The U.S. Department of Justice (DOJ) has joined a whistleblower’s False Claims Act lawsuit that alleges UnitedHealthcare fraudulently overbilled the government under its Medicare Advantage (MA) health plans. The whistleblower claims that UnitedHealthcare, among other MA policy insurers, incentivized its employees to inflate the so-called “risk adjustment factor (RAF).” The RAF was instituted by CMS in 2003 as a way of incentivizing MA plans to cover less healthy patients.

Last fall, audits by the Government Accountability Office (GAO) revealed that MA plans were fraudulently billing the federal government by manipulating the RAFs. The GAO estimated that in 2013 alone $14.1 billion was improperly billed to Medicare because of this practice of “upcoding” the risk scores.

The DOJ agreed to be a party to the lawsuit brought by a former UnitedHealthcare finance director and asked that documents related to that suit become public. The recently unsealed complaint shows that the case may be worth several billion dollars. The government would recover that money and pay the whistleblower a percentage of the damages obtained from UnitedHealthcare, if they settle or win the case in court.

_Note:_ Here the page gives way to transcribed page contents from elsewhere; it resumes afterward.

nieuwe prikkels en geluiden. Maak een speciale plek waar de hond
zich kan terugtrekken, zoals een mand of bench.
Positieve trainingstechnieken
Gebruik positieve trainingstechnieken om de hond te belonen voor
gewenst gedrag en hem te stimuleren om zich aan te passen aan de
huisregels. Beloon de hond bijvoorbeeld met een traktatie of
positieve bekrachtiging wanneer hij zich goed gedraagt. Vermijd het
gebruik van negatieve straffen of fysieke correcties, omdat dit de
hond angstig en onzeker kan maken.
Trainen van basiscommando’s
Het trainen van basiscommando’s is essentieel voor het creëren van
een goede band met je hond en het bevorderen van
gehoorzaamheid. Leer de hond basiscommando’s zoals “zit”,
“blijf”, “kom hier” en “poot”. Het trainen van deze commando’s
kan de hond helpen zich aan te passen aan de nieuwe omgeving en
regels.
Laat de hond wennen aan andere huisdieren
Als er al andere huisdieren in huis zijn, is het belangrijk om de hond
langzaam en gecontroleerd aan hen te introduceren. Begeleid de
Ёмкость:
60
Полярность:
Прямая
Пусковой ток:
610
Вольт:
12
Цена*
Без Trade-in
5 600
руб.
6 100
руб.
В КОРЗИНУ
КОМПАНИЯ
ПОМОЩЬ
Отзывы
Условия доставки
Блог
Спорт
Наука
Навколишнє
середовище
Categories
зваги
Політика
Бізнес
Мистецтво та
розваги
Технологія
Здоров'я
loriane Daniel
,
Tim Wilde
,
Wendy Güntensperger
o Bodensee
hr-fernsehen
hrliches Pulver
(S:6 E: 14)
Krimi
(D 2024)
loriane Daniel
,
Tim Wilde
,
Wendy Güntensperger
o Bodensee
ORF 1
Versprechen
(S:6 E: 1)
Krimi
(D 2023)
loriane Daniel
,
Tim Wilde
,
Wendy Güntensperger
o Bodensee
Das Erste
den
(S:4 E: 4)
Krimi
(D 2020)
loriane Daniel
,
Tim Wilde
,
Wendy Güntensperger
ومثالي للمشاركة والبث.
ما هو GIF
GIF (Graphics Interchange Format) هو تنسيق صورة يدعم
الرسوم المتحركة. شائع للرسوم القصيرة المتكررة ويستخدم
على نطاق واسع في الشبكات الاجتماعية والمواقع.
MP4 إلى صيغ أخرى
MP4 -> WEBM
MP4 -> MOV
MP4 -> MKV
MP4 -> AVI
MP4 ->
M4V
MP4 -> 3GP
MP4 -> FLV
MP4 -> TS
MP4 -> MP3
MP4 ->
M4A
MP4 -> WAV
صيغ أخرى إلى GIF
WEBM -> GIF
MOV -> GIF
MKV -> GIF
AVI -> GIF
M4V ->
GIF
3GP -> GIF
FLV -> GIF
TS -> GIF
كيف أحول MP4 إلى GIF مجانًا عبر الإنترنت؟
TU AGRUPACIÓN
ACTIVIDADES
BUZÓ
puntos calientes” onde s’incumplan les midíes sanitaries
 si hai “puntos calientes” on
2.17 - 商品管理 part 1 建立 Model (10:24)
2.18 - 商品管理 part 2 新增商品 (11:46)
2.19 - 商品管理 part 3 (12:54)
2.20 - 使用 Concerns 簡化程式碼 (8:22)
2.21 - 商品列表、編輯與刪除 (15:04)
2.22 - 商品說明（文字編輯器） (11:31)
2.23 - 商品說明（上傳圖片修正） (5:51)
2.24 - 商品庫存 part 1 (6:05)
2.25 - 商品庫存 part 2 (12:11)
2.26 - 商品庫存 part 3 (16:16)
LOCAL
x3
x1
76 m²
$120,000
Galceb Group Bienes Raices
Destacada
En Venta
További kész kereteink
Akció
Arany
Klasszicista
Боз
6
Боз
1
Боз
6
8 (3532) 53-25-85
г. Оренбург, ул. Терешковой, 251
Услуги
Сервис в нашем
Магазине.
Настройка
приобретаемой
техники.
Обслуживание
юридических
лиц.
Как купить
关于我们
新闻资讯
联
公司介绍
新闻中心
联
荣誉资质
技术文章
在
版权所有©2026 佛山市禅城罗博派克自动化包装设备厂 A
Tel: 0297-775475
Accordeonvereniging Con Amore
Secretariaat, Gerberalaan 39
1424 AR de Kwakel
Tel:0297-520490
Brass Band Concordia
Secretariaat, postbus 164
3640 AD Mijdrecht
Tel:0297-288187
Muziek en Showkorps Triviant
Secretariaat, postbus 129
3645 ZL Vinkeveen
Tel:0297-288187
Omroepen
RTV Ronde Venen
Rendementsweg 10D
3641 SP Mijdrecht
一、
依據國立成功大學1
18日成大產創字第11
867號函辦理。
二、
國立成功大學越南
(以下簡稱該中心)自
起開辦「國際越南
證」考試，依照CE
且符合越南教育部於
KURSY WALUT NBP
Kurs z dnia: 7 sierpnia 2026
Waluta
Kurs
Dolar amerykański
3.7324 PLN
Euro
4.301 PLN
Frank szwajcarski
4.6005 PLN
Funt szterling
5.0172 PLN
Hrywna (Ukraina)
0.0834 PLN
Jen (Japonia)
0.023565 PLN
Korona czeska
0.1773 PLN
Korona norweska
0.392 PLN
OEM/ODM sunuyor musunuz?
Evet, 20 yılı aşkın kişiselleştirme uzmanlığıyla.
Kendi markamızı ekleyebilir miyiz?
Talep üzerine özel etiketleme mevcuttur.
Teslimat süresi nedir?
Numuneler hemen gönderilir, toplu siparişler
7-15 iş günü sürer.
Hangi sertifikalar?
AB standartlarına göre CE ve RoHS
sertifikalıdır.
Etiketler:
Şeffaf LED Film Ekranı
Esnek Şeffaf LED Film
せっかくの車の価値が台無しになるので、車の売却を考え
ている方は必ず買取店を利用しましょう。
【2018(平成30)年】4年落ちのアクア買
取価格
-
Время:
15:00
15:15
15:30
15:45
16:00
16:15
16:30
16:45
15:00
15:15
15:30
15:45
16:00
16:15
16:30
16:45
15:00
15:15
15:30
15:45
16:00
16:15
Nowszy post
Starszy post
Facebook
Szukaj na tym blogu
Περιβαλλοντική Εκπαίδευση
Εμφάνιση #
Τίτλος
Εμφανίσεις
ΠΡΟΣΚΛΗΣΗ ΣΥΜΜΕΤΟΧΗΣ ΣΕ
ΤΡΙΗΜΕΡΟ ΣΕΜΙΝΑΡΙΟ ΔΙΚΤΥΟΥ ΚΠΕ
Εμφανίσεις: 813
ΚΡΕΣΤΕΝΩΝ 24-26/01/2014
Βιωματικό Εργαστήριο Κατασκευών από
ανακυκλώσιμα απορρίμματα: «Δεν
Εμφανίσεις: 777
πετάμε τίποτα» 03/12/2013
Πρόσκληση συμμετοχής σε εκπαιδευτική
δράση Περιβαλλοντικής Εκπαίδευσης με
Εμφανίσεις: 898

In the complaint against UnitedHealthcare, the whistleblower alleged that the company created a corporate culture that rewarded increased RAFs. It was alleged that coding specialists would comb through patient records looking for medical conditions that would qualify the patient for a higher RAFs. The suit also alleges that contracted providers were offered incentives to find ways to upcode the medical record to a higher RAF.